Record excerpts:
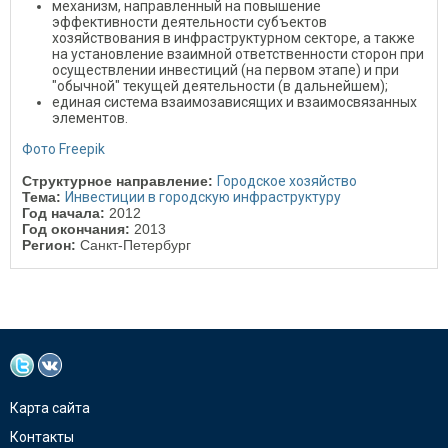
механизм, направленный на повышение
эффективности деятельности субъектов
хозяйствования в инфраструктурном секторе, а также
на установление взаимной ответственности сторон при
осуществлении инвестиций (на первом этапе) и при
"обычной" текущей деятельности (в дальнейшем);
единая система взаимозависящих и взаимосвязанных
элементов.
Фото Freepik
Структурное направление:
Городское хозяйство
Тема:
Инвестиции в городскую инфраструктуру
Год начала:
2012
Год окончания:
2013
Регион:
Санкт-Петербург
Карта сайта
Контакты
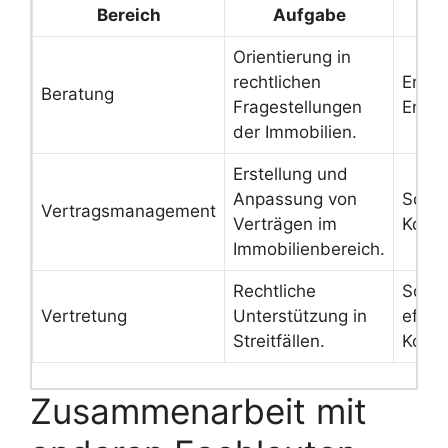
Bereich
Aufgabe
Orientierung in
rechtlichen
Erlei
Beratung
Fragestellungen
Entsc
der Immobilien.
Erstellung und
Anpassung von
Schut
Vertragsmanagement
Verträgen im
Konfli
Immobilienbereich.
Rechtliche
Schne
Vertretung
Unterstützung in
effek
Streitfällen.
Konfli
Zusammenarbeit mit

Problem:
Looking over the records, find each line with the word "деятельности" and copy it.

Answer for the task:
эффективности деятельности субъектов
"обычной" текущей деятельности (в дальнейшем);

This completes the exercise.